BEGIN

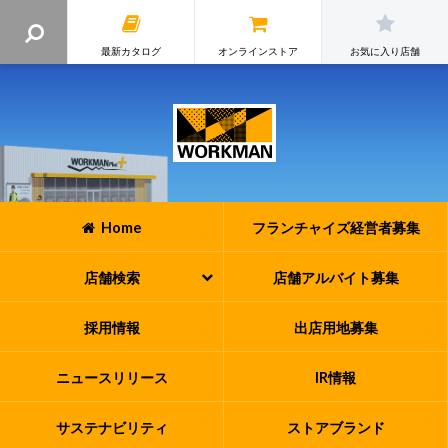
最新カタログ
オンラインストア
お気に入り店舗
Home
フランチャイズ
経営者募集
店舗検索
店舗アルバイト
募集
採用情報
出店用地募集
ニュースリリース
IR情報
サステナビリティ
ストアブランド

END

> **REQUIRED WORK**
For every line above, produce an exact transcription that omits the images.

> **YOUR RESPONSE**
最新カタログ
オンラインストア
お気に入り店舗
Home
フランチャイズ
経営者募集
店舗検索
店舗アルバイト
募集
採用情報
出店用地募集
ニュースリリース
IR情報
サステナビリティ
ストアブランド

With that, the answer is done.